Dimension as Dataset

pydap generates extra dataset from DMR++ <Dimension>. DDS doesn't have it.

AMSR_2_L3_DailySnow_P00_20160831.he5.h5.dmrpp

/HDFEOS/GRIDS/Northern_Hemisphere/XDim
Traceback (most recent call last):
  File "/Users/hyoklee/miniconda3/lib/python3.9/site-packages/pydap/model.py", line 239, in __getattr__
    return self.attributes[attr]
KeyError: '_is_string_dtype'

GLDAS_NOAH025_3H.A20210101.0000.021.nc4.h5.dmrpp

bnds
Traceback (most recent call last):
  File "/Users/hyoklee/miniconda3/lib/python3.9/site-packages/pydap/model.py", line 239, in __getattr__
    return self.attributes[attr]
KeyError: '_is_string_dtype'

OMI-Aura_L2-OMNO2_2016m0215t0210-o61626_v003-2016m0215t200753.he5.h5.dmrpp

/HDFEOS/SWATHS/ColumnAmountNO2/nXtrack
Traceback (most recent call last):
  File "/Users/hyoklee/miniconda3/lib/python3.9/site-packages/pydap/model.py", line 239, in __getattr__
    return self.attributes[attr]
KeyError: '_is_string_dtype'

pydap and DAP2

pydap can't handle 3D dataset with unlimited dimension analysed_sst.

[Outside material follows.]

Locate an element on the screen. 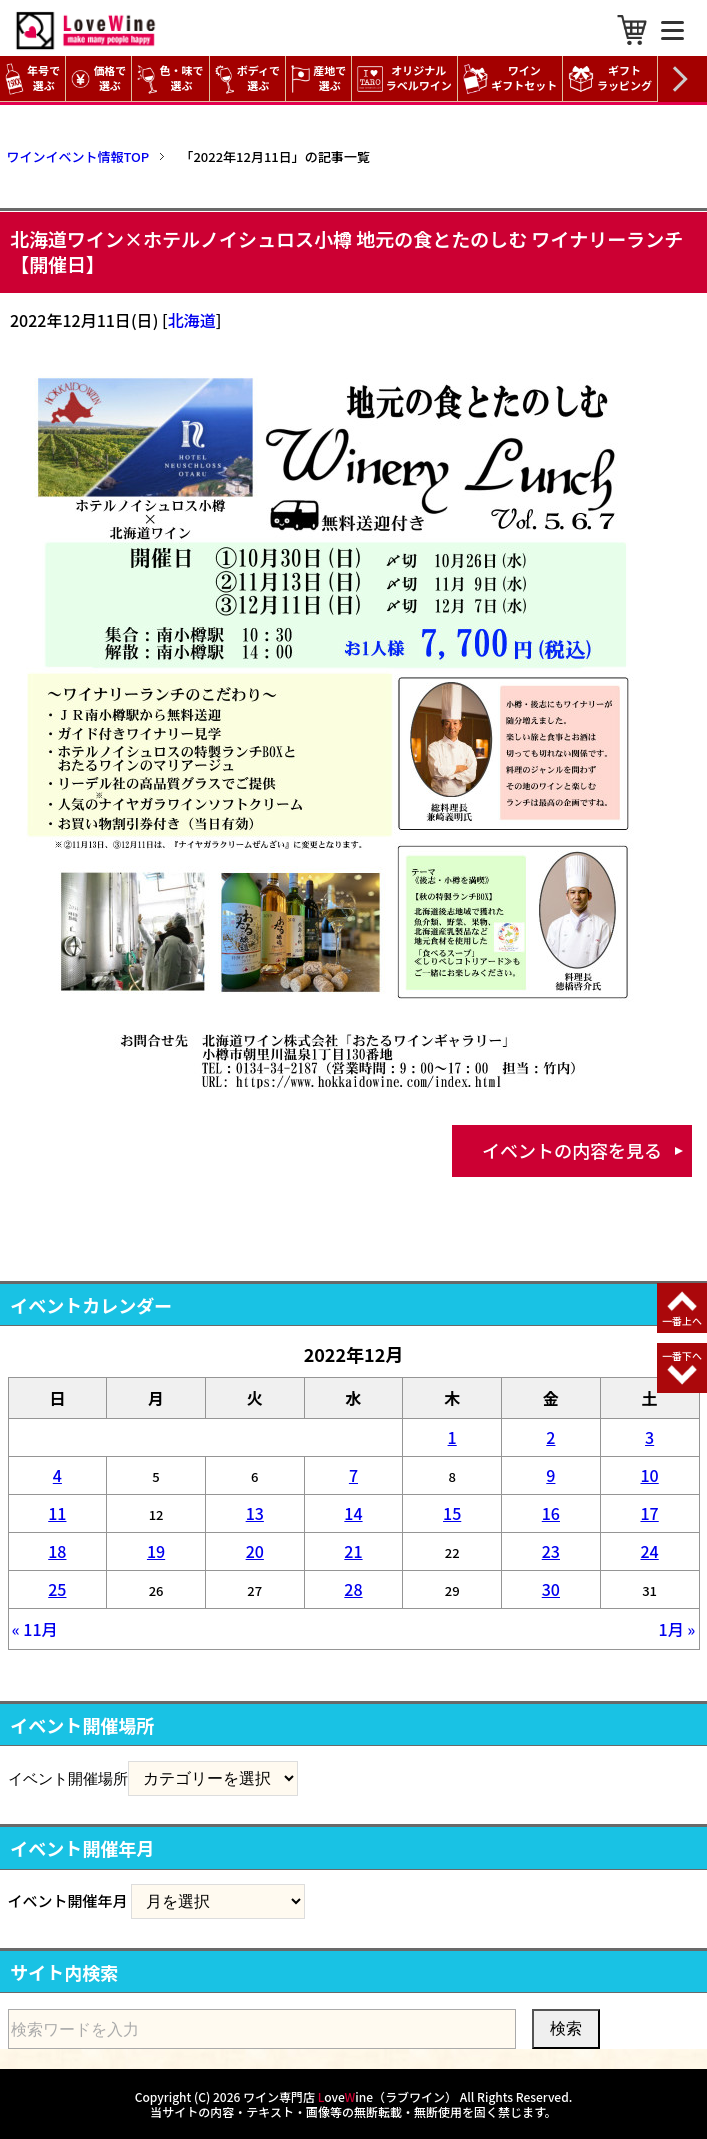 The image size is (707, 2139). 3 [2022年12月3日 に投稿を公開] is located at coordinates (649, 1437).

ValueError: buffer size must be a multiple of element size

Future Work

Implement a pure and robust Python DMR++ reader. Then, users can read HDF5 data directly from AWS S3 using the DMR++ reader like Kerchunk without relying on h5py.

Then, implement DMR++ handler for pydap server in Python using the Python DMR++ reader.